• EveryCubEver

    Today’s Cubs Birthdays (December 2)

    By Rick Kaempfer
    In Today's Cub Birthday
    Dec 2nd, 2023

    ~Andre Rodgers 1934 (Cubs 1961-1964)
    Andre was the first player from the Bahamas to play in the big leagues. He was a great cricket player in his homeland who heard about baseball and came to America to give it a shot. It took him a few years to make it, but the talented athlete eventually played for the Giants, Cubs, and Pirates over an 11-year career. With the Cubs he took over the shortstop job when Ernie Banks was moved to first base. He and Ken Hubbs made a great double play combination. In 1962 they set a record (along with 1B Ernie) for most double plays in a season. His best year with the bat was probably his final year in a Cubs uniform, when Andre hit 12 homers. The Cubs traded him to the Pirates after the season because they had another shortstop in the pipeline ready to take over–Don Kessinger. (Photo: Topps 1964 Baseball Card)

    ~Johnny Welch 1906 (Cubs 1926-1931)
    Welch was a lefthanded pitcher who was on the Cubs for parts of four different seasons, but didn’t get a tremendous amount action in any of them. He appeared in a total of 15 games, 3 of which were starts. After leaving the Cubs he went to the Red Sox and had much more success in Boston. He had two seasons of double-digit wins.

    ~Hal Leathers 1898 (Cubs 1920)
    Leathers was a scrappy little infielder (only 5’8″, 150 lbs) who played in the minor leagues for seven seasons, but did get one brief cup of coffee with the Cubs in 1920. He backed up Charlie Hollocher and Zeb Terry for the last few weeks of the season, and hit .304. Unfortunately, he also committed seven errors in only nine games, and that was it for Hal. He never got another chance in the big leagues.
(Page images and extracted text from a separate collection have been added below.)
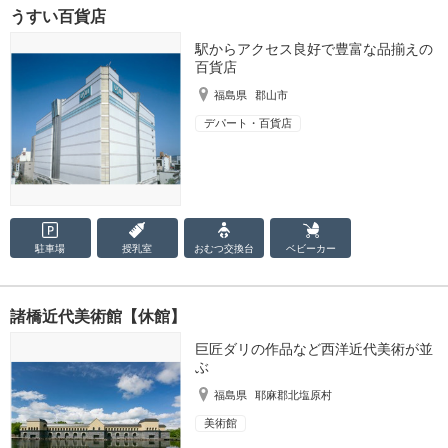
うすい百貨店
駅からアクセス良好で豊富な品揃えの
百貨店
福島県
郡山市
デパート・百貨店
駐車場
授乳室
おむつ
交換台
ベビーカー
諸橋近代美術館【休館】
巨匠ダリの作品など西洋近代美術が並
ぶ
福島県
耶麻郡北塩原村
美術館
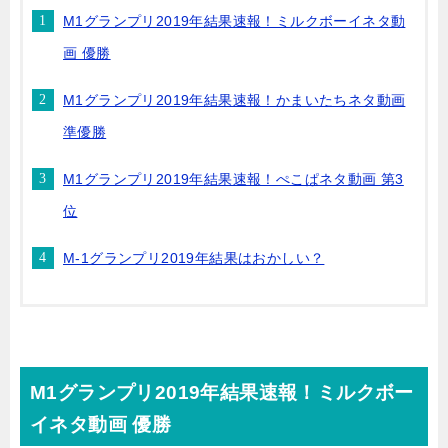
M1グランプリ2019年結果速報！ミルクボーイネタ動
画 優勝
M1グランプリ2019年結果速報！かまいたちネタ動画
準優勝
M1グランプリ2019年結果速報！ぺこぱネタ動画 第3
位
M-1グランプリ2019年結果はおかしい？
M1グランプリ2019年結果速報！ミルクボー
イネタ動画 優勝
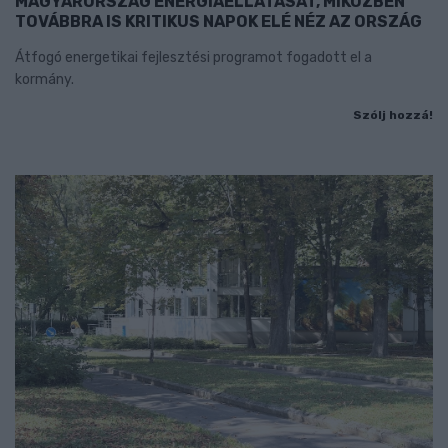
MAGYARORSZÁG ENERGIAELLÁTÁSÁT, MIKÖZBEN
TOVÁBBRA IS KRITIKUS NAPOK ELÉ NÉZ AZ ORSZÁG
Átfogó energetikai fejlesztési programot fogadott el a
kormány.
Szólj hozzá!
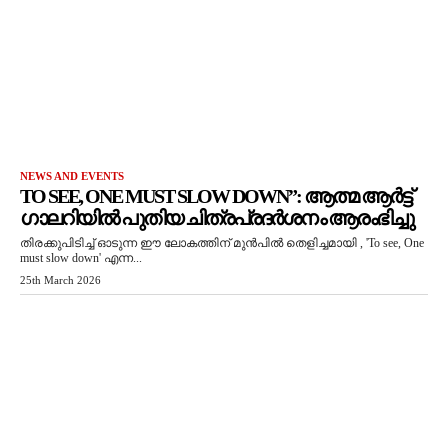
NEWS AND EVENTS
TO SEE, ONE MUST SLOW DOWN”: ആത്മ ആർട്ട്
ഗാലറിയിൽ പുതിയ ചിത്രപ്രദർശനം ആരംഭിച്ചു
തിരക്കുപിടിച്ച് ഓടുന്ന ഈ ലോകത്തിന് മുൻപിൽ തെളിച്ചമായി , 'To see, One
must slow down' എന്ന...
25th March 2026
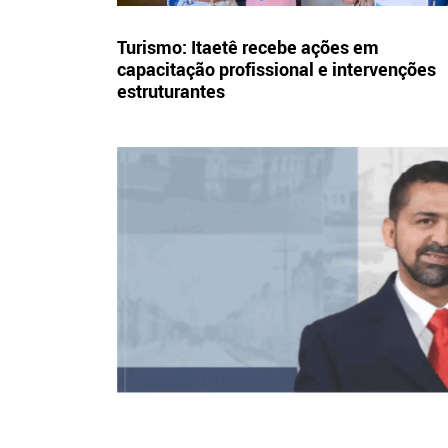
Turismo: Itaetê recebe ações em
capacitação profissional e intervenções
estruturantes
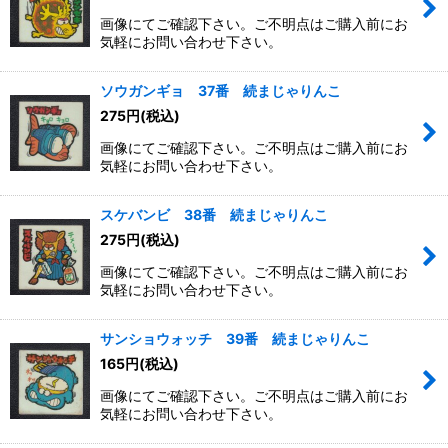
画像にてご確認下さい。ご不明点はご購入前にお
気軽にお問い合わせ下さい。
ソウガンギョ 37番 続まじゃりんこ
275
円
(税込)
画像にてご確認下さい。ご不明点はご購入前にお
気軽にお問い合わせ下さい。
スケバンビ 38番 続まじゃりんこ
275
円
(税込)
画像にてご確認下さい。ご不明点はご購入前にお
気軽にお問い合わせ下さい。
サンショウォッチ 39番 続まじゃりんこ
165
円
(税込)
画像にてご確認下さい。ご不明点はご購入前にお
気軽にお問い合わせ下さい。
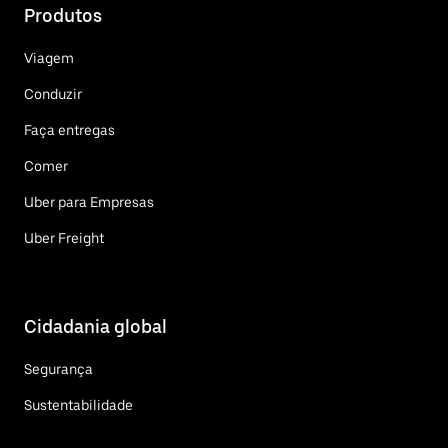
Produtos
Viagem
Conduzir
Faça entregas
Comer
Uber para Empresas
Uber Freight
Cidadania global
Segurança
Sustentabilidade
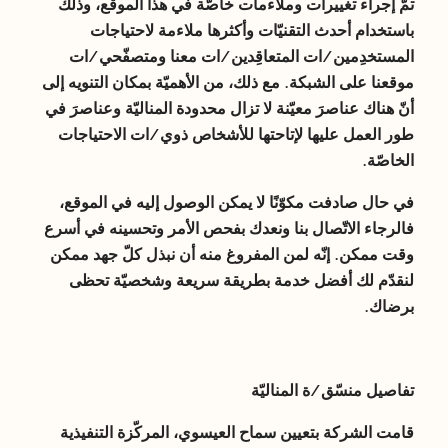
تمّ إجراء تغييرات وملاءمات خاصّة في هذا الموقع، وذلك
باستخدام أحدث التقنيّات وأكثرها ملاءمة لاحتياجات
المستخدِمين/ات المتعاقِدين/ات معنا ومتصفّحي/ات
موقعنا على الشبكة. مع ذلك، من الأهميّة بمكان التنويه إلى
أنّ هناك عناصرَ معيّنة لا تزال محدودة المناليّة وعناصرَ في
طور العمل عليها لإتاحتها للأشخاص ذوي/ات الاحتياجات
الخاصّة.
في حال صادفت مكوّنًا لا يمكن الوصول إليه في الموقع،
فالرجاء الاتّصال بنا ونعدك بفحص الأمر وتحسينه في أسرع
وقت ممكن. إنّه لمن المفروغ منه أن نبذل كلّ جهد ممكن
لنقدّم لك أفضل خدمة بطريقة سريعة وشخصيّة تحظى
برضاك.
تفاصيل منسّق/ة المناليّة
قامت الشركة بتعيين سماح العيسوي، المركّزة التنفيذية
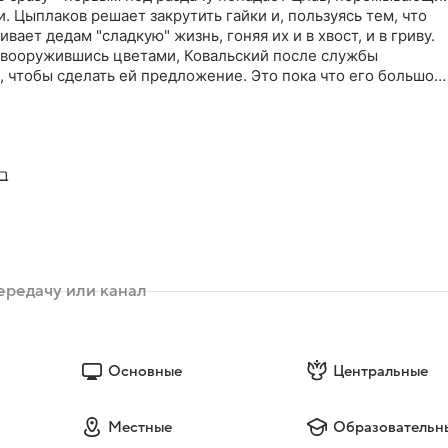
. Цыплаков решает закрутить гайки и, пользуясь тем, что
ивает дедам "сладкую" жизнь, гоняя их и в хвост, и в гриву.
 вооружившись цветами, Ковальский после службы
, чтобы сделать ей предложение. Это пока что его большой
ыло! На следующий день с предстоящим бракосочетанием
т только ленивый. А чему тут удивляться - ведь накануне ег
к Шматко. А нашего прапорщика не введет заблуждение
нилычу не до пустяков. У него на складе поселилось
Основные
Центральные
Местные
Образовательн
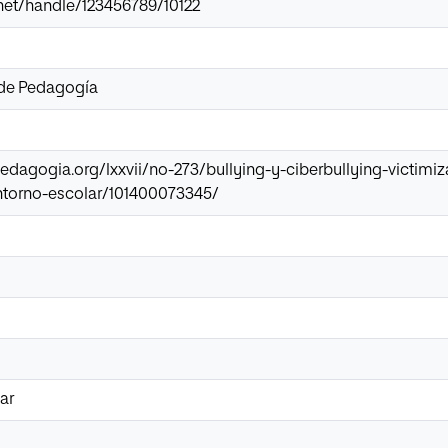
r.net/handle/123456789/10122
 de Pedagogía
pedagogia.org/lxxvii/no-273/bullying-y-ciberbullying-victi
entorno-escolar/101400073345/
ar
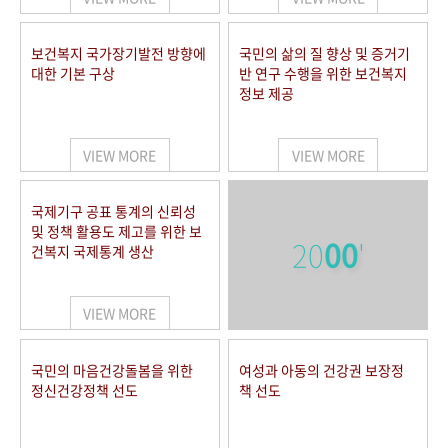
보건복지 국가장기발전 방향에
국민의 삶의 질 향상 및 증거기
대한 기본 구상
반 연구 수행을 위한 보건복지
정보 제공
VIEW MORE
VIEW MORE
국제기구 공표 통계의 신뢰성
및 정책 활용도 제고를 위한 보
20
00
'
건복지 국제통계 생산
VIEW MORE
국민의 마음건강돌봄을 위한
여성과 아동의 건강권 보장정
정신건강정책 선도
책 선도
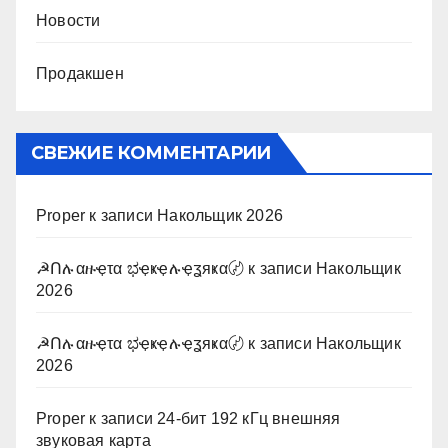
Новости
Продакшен
СВЕЖИЕ КОММЕНТАРИИ
Proper
к записи
Накольщик 2026
☭Ոሉαዙҿτα ಭҿҝҿሉҿʓяҝα〄
к записи
Накольщик
2026
☭Ոሉαዙҿτα ಭҿҝҿሉҿʓяҝα〄
к записи
Накольщик
2026
Proper
к записи
24-бит 192 кГц внешняя
звуковая карта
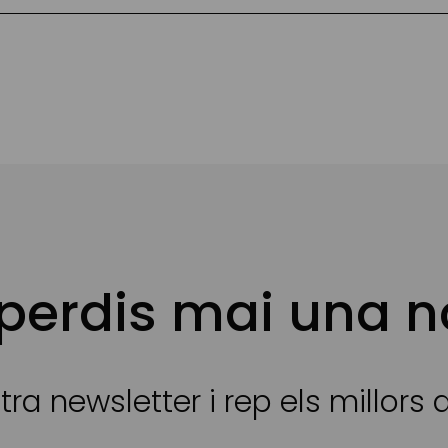
 perdis mai una n
tra newsletter i rep els millors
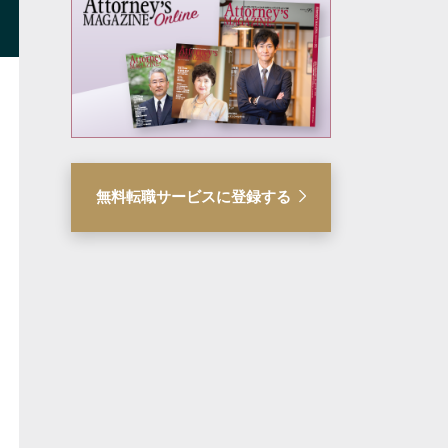
無料転職サービスに登録する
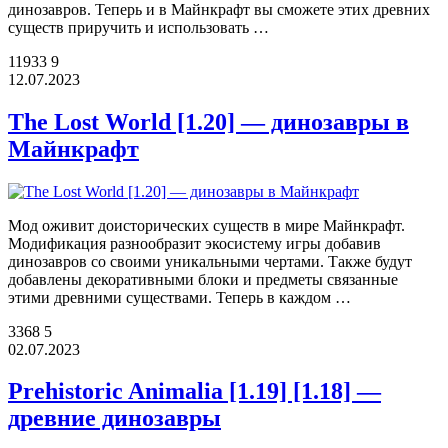
динозавров. Теперь и в Майнкрафт вы сможете этих древних
существ приручить и использовать …
11933
9
12.07.2023
The Lost World [1.20] — динозавры в
Майнкрафт
Мод оживит доисторических существ в мире Майнкрафт.
Модификация разнообразит экосистему игры добавив
динозавров со своими уникальными чертами. Также будут
добавлены декоративными блоки и предметы связанные
этими древними существами. Теперь в каждом …
3368
5
02.07.2023
Prehistoric Animalia [1.19] [1.18] —
древние динозавры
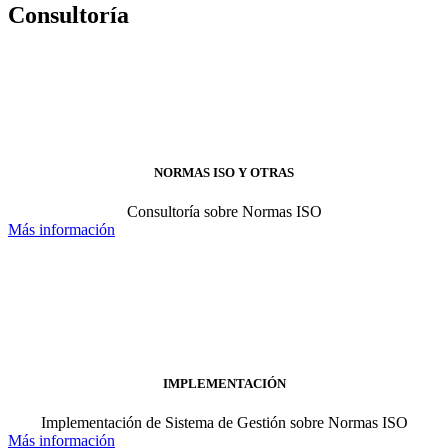
Consultoría
NORMAS ISO Y OTRAS
Consultoría sobre Normas ISO
Más información
IMPLEMENTACIÓN
Implementación de Sistema de Gestión sobre Normas ISO
Más información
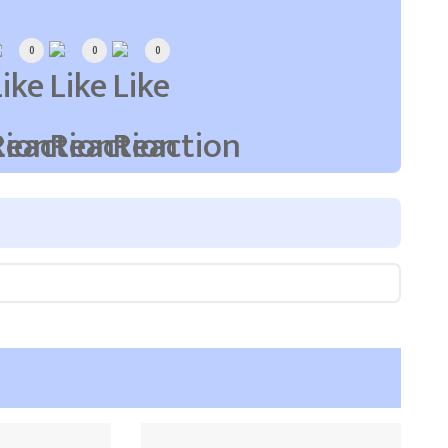
0
0
0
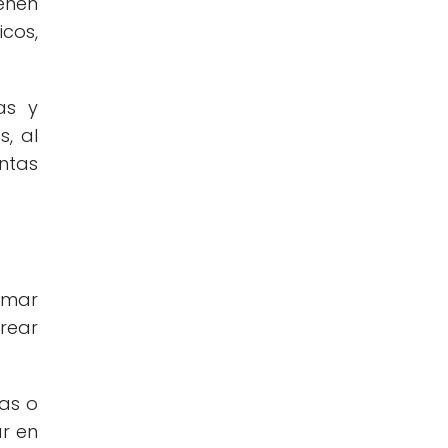
ienen
cos,
as y
, al
ntas
rmar
trear
as o
r en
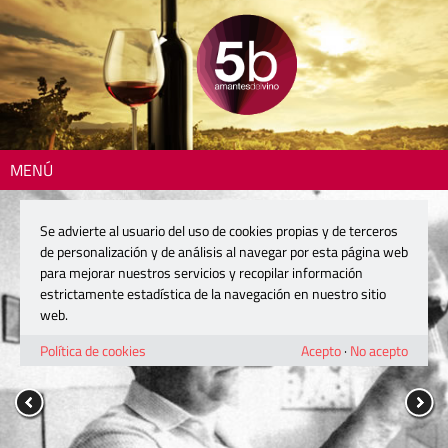
MENÚ
Se advierte al usuario del uso de cookies propias y de terceros
de personalización y de análisis al navegar por esta página web
para mejorar nuestros servicios y recopilar información
estrictamente estadística de la navegación en nuestro sitio
web.
Política de cookies
Acepto
·
No acepto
    ~Art Jahn 1895 (Cubs 1925)
    Art was called up as 29-year-old rookie in the middle of the 1925 season, and was handed the starting left field job. He performed admirably–hitting .301 and fielding the position well. Unfortunately, he had no power at all (zero homers) and little speed (two stolen bases), and the Cubs had lots of options that were more traditionally equipped to play corner outfield. It took Art three more seasons to make it back up to the big leagues, but he did eventually play the Giants and the Phillies.